Reinaugurada UTI do Hospital Regional Leste, no Paranoá, com novos equipamentos e tecnologia de ponta

Com investimentos que somam mais de R$ 1,8 milhão, o Hospital Regional Leste, no Paranoá, passa a contar com uma Unidade de Terapia Intensiva (UTI) totalmente reformada e equipada com tecnologia de ponta para cirurgias de alta complexidade na rede pública de saúde. Depois de passar por uma ampla reforma, o espaço foi entregue pela governadora em exercício do Distrito Federal, Celina Leão, nesta sexta-feira (16).

A unidade passou por uma manutenção completa e recebeu novos equipamentos, ampliando a segurança e a qualidade do atendimento a pacientes em estado crítico. O número de leitos foi mantido, totalizando dez vagas de UTI, agora com estrutura modernizada, novos monitores, central de monitorização, mobiliário renovado e aparelhos de hemodiálise integrados, que antes eram restritos a quatro leitos e agora estão disponíveis em todos os dez.

“Essa UTI está completamente nova, com o que há de mais moderno hoje na área da saúde. Aqui temos o telemonitoramento, que permite acompanhar, em tempo real, todos os leitos ao mesmo tempo, sem a necessidade de deslocamento físico. Qualquer alteração sensível já é sinalizada no sistema. É a mesma tecnologia usada nos hospitais privados, que agora estamos trazendo para a rede pública”, destacou a governadora em exercício.

O número de leitos foi mantido, totalizando dez vagas de UTI, agora com estrutura modernizada, novos monitores, central de monitorização, mobiliário renovado e aparelhos de hemodiálise integrados | Fotos: Joel Rodrigues/Agência Brasília

A intervenção foi executada pela Secretaria de Saúde (SES-DF) e incluiu melhorias de infraestrutura e a aquisição de equipamentos assistenciais essenciais. O investimento foi de R$ 1.841.169,54, sendo R$ 1.466.969,54 aplicados na infraestrutura física e R$ 374.200,00 destinados à compra de equipamentos, como ventiladores pulmonares e camas elétricas com balança integrada.
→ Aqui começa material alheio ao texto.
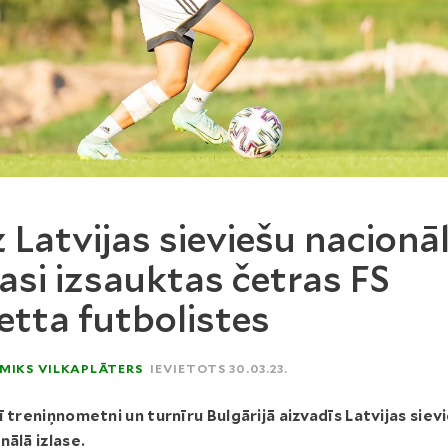
 Latvijas sieviešu nacionā
lasi izsauktas četras FS
tta futbolistes
MIKS VILKAPLĀTERS
IEVIETOTS 30.03.23.
ī treniņnometni un turnīru Bulgārijā aizvadīs Latvijas siev
nālā izlase.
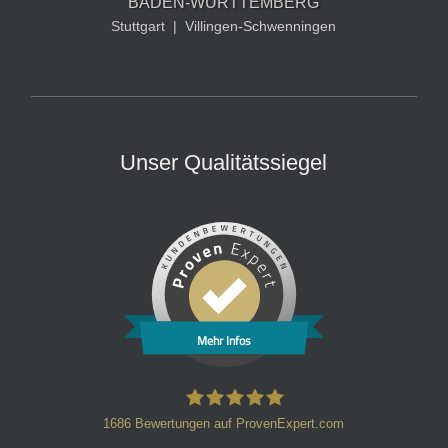
BADEN-WÜRTTEMBERG
Stuttgart
|
Villingen-Schwenningen
Unser Qualitätssiegel
Mehr Infos
1686
Bewertungen auf ProvenExpert.com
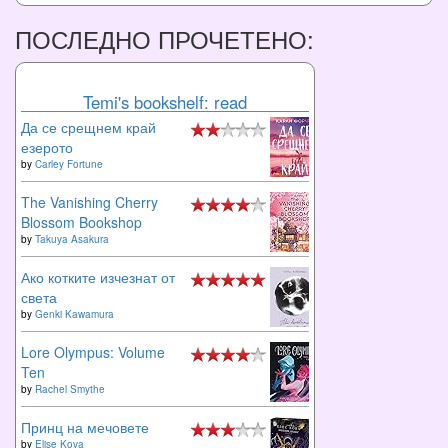
ПОСЛЕДНО ПРОЧЕТЕНО:
Temi's bookshelf: read
Да се срещнем край
езерото
by
Carley Fortune
The Vanishing Cherry
Blossom Bookshop
by
Takuya Asakura
Ако котките изчезнат от
света
by
Genki Kawamura
Lore Olympus: Volume
Ten
by
Rachel Smythe
Принц на мечовете
by
Elise Kova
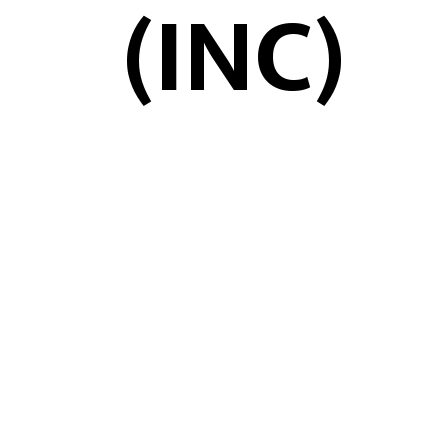
(INC)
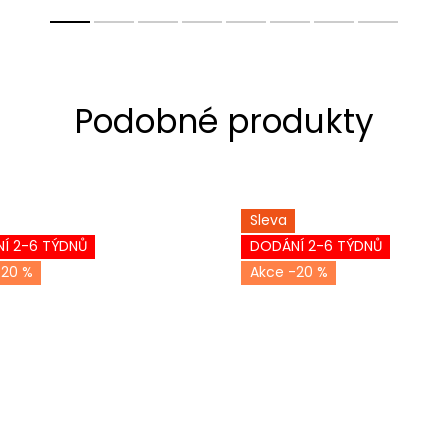
Sleva
Í 2-6 TÝDNŮ
DODÁNÍ 2-6 TÝDNŮ
-20 %
-20 %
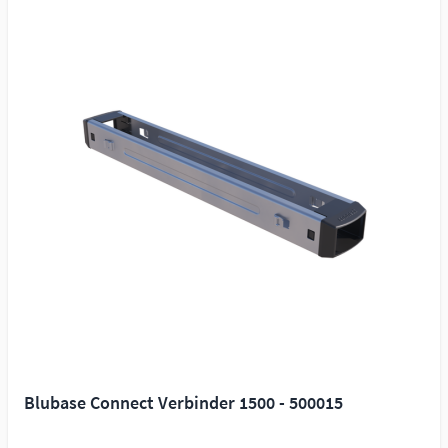
Blubase Connect Verbinder 1500 - 500015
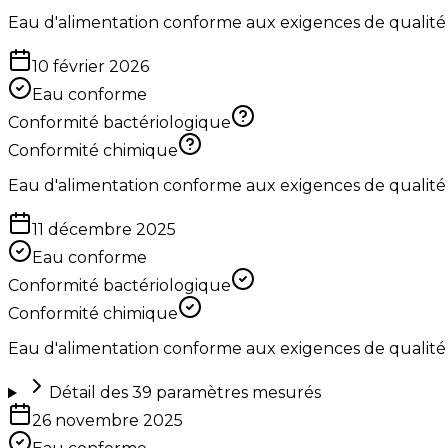
Eau d'alimentation conforme aux exigences de qualité
10 février 2026
Eau conforme
Conformité bactériologique
Conformité chimique
Eau d'alimentation conforme aux exigences de qualité
11 décembre 2025
Eau conforme
Conformité bactériologique
Conformité chimique
Eau d'alimentation conforme aux exigences de qualité
Détail des
39
paramètres mesurés
26 novembre 2025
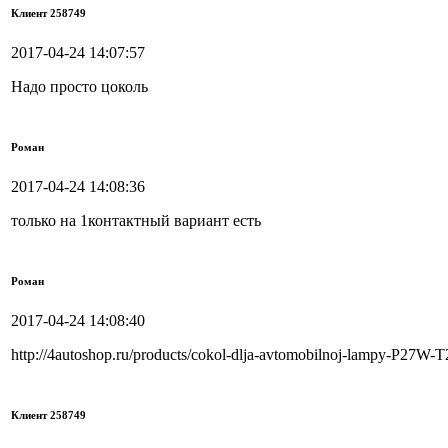
Клиент 258749
2017-04-24 14:07:57
Надо просто цоколь
Роман
2017-04-24 14:08:36
только на 1контактный вариант есть
Роман
2017-04-24 14:08:40
http://4autoshop.ru/products/cokol-dlja-avtomobilnoj-lampy-P27W-
Клиент 258749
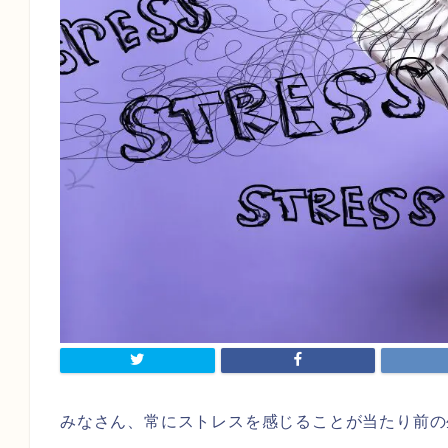
みなさん、常にストレスを感じることが当たり前の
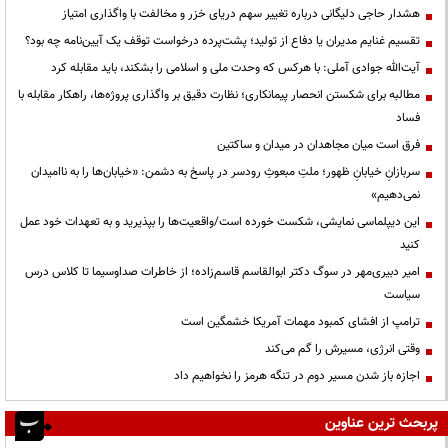
هشدار حاجی دلیگانی درباره تغییر سهم دریای خزر و مخالفت با واگذاری امتیاز
تقسیم غنایم مدیران یا دفاع از تولید؛ پشت‌پرده درخواست توقف یک آیین‌نامه چه بود؟
آیت‌الله جوادی آملی: با هرکس که وحدت ملی و اسلامی را بشکند، باید مقابله کرد
مطالبه برای شکستن انحصار پیمانکاری؛ نظارت دقیق بر واگذاری پروژه‌ها، راهکار مقابله با
فساد
فرق است میان مجاهدان در میدان و ساکتین
سربازانِ خیابانِ ظهور؛ ملتِ مبعوثِ رودسر در پاسخ به دشمن: «خیابان‌ها را به ناامیدان
نمی‌دهیم»
این دیپلماسی نمایشی، شکست خورده است/واقعیت‌ها را بپذیرید و به تعهدات خود عمل
کنید
امیر دبیری‌مهر در سوگ دکتر ابوالقاسم قاسم‌زاده؛ از خاطرات صداوسیما تا کلاس درس
سیاست
ترامپ از افشای کمبود مهمات آمریکا خشمگین است
وقتی انرژی، مسیرش را گم می‌کند
اجازه باز شدن مسیر دوم در تنگه هرمز را نخواهیم داد
پربحث ترین عناوین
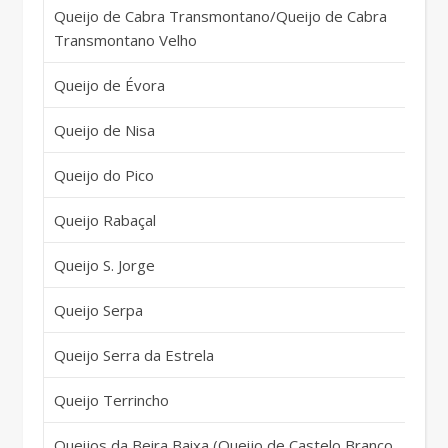
Queijo de Cabra Transmontano/Queijo de Cabra
Po
Transmontano Velho
Queijo de Évora
Po
Queijo de Nisa
Po
Queijo do Pico
Po
Queijo Rabaçal
Po
Queijo S. Jorge
Po
Queijo Serpa
Po
Queijo Serra da Estrela
Po
Queijo Terrincho
Po
Queijos da Beira Baixa (Queijo de Castelo Branco,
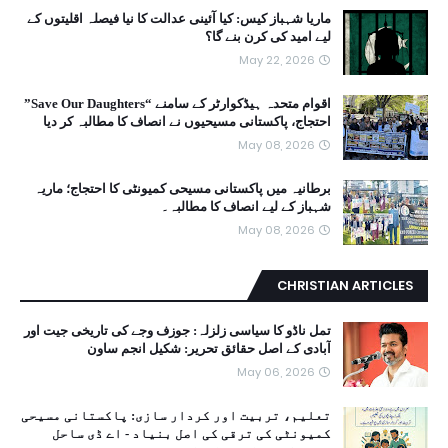
ماریا شہباز کیس: کیا آئینی عدالت کا نیا فیصلہ اقلیتوں کے
لیے امید کی کرن بنے گا؟
May 22, 2026
اقوام متحدہ ہیڈکوارٹر کے سامنے “Save Our Daughters”
احتجاج، پاکستانی مسیحیوں نے انصاف کا مطالبہ کر دیا
May 08, 2026
برطانیہ میں پاکستانی مسیحی کمیونٹی کا احتجاج؛ ماریہ
شہباز کے لیے انصاف کا مطالبہ۔
May 08, 2026
CHRISTIAN ARTICLES
تمل ناڈو کا سیاسی زلزلہ: جوزف وجے کی تاریخی جیت اور
آبادی کے اصل حقائق تحریر: شکیل انجم ساون
May 06, 2026
تعلیم، تربیت اور کردار سازی: پاکستانی مسیحی
کمیونٹی کی ترقی کی اصل بنیاد - اے ڈی ساحل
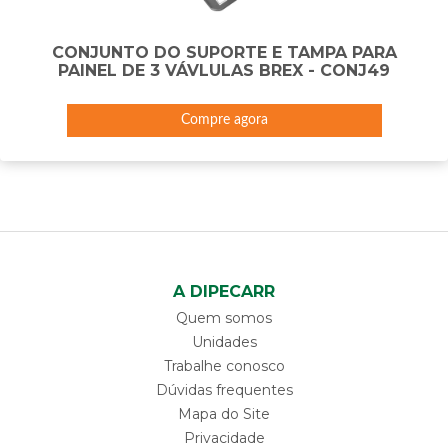
CONJUNTO DO SUPORTE E TAMPA PARA
PAINEL DE 3 VÁVLULAS BREX - CONJ49
Compre agora
A DIPECARR
Quem somos
Unidades
Trabalhe conosco
Dúvidas frequentes
Mapa do Site
Privacidade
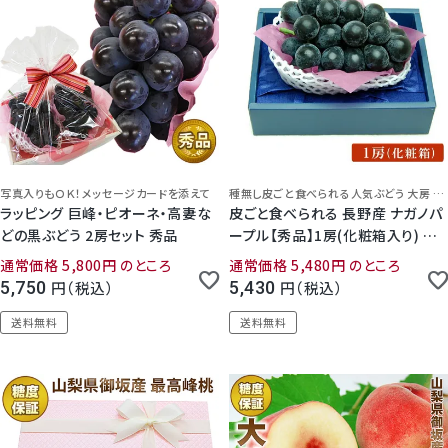
5.00
（
1
）
写真入りもＯＫ！メッセージカードを添えて
種無し皮ごと食べられる人気ぶどう 大房 化粧箱入り
ラッピング 巨峰・ピオーネ・高妻な
皮ごと食べられる 長野産 ナガノパ
どの黒ぶどう 2房セット 秀品
ープル【秀品】1房(化粧箱入り) 種
なし ぶどう 国産 ブドウ
通常価格
5,800
のところ
通常価格
5,480
のところ
5,750
税込
5,430
税込
送料無料
送料無料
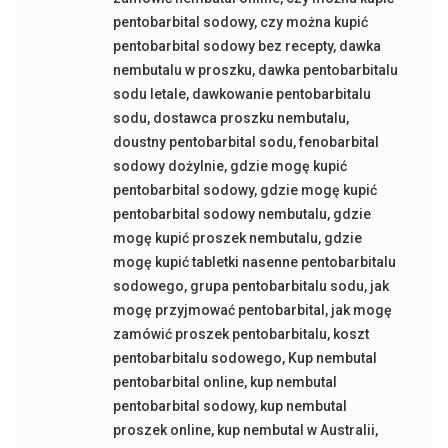
pentobarbital sodowy
,
czy można kupić
pentobarbital sodowy bez recepty
,
dawka
nembutalu w proszku
,
dawka pentobarbitalu
sodu letale
,
dawkowanie pentobarbitalu
sodu
,
dostawca proszku nembutalu
,
doustny pentobarbital sodu
,
fenobarbital
sodowy dożylnie
,
gdzie mogę kupić
pentobarbital sodowy
,
gdzie mogę kupić
pentobarbital sodowy nembutalu
,
gdzie
mogę kupić proszek nembutalu
,
gdzie
mogę kupić tabletki nasenne pentobarbitalu
sodowego
,
grupa pentobarbitalu sodu
,
jak
mogę przyjmować pentobarbital
,
jak mogę
zamówić proszek pentobarbitalu
,
koszt
pentobarbitalu sodowego
,
Kup nembutal
pentobarbital online
,
kup nembutal
pentobarbital sodowy
,
kup nembutal
proszek online
,
kup nembutal w Australii
,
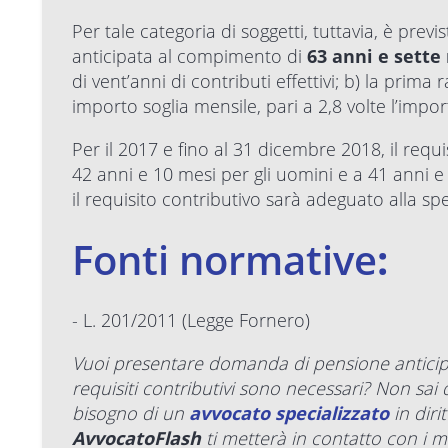
Per tale categoria di soggetti, tuttavia, è prev
anticipata al compimento di
63 anni e sette
di vent’anni di contributi effettivi; b) la prim
importo soglia mensile, pari a 2,8 volte l’impor
Per il 2017 e fino al 31 dicembre 2018, il requ
42 anni e 10 mesi per gli uomini e a 41 anni e
il requisito contributivo sarà adeguato alla spe
Fonti normative
:
- L. 201/2011 (Legge Fornero)
Vuoi presentare domanda di pensione anticipa
requisiti contributivi sono necessari? Non sai
bisogno di un
avvocato specializzato
in diri
AvvocatoFlash
ti metterà in contatto con i mi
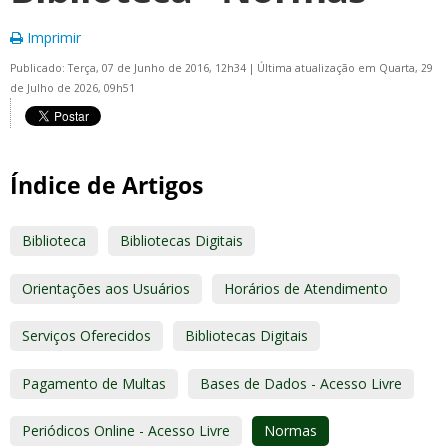
Imprimir
Publicado: Terça, 07 de Junho de 2016, 12h34
|
Última atualização em Quarta, 29
de Julho de 2026, 09h51
Índice de Artigos
Biblioteca
Bibliotecas Digitais
Orientações aos Usuários
Horários de Atendimento
Serviços Oferecidos
Bibliotecas Digitais
Pagamento de Multas
Bases de Dados - Acesso Livre
Periódicos Online - Acesso Livre
Normas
O secretário de Saúde, Juracy Cavalcante, destacou o impacto direto da modernização no cuidado ao paciente. “Estamos inaugurando dez leitos que dão um suporte muito grande para um hospital que opera alta complexidade em ortopedia. São leitos com padrão altamente humanizado e tecnológico. A UTI é um ambiente dinâmico, e hoje, com a telemetria, conseguimos monitorar os pacientes em tempo real. Qualquer alteração, como uma queda na frequência cardíaca, já aciona a equipe para agir rapidamente”, explicou.

Segundo ele, a ampliação do suporte hemodialítico também representa um avanço significativo: “Antes, tínhamos apenas quatro leitos com esse suporte. Hoje são dez. Isso amplia o acesso, melhora o fluxo e garante mais segurança, sempre com o paciente no centro do cuidado”.

Para Celina Leão, esse investimento faz parte de um planejamento mais amplo de modernização da rede. “Esse mesmo projeto já está em andamento no Hospital de Sobradinho. A intenção do governo é atualizar e modernizar os leitos de UTI de toda a rede. É um trabalho de planejamento estratégico permanente, feito por equipes técnicas, para que a população sinta essa melhora na ponta”.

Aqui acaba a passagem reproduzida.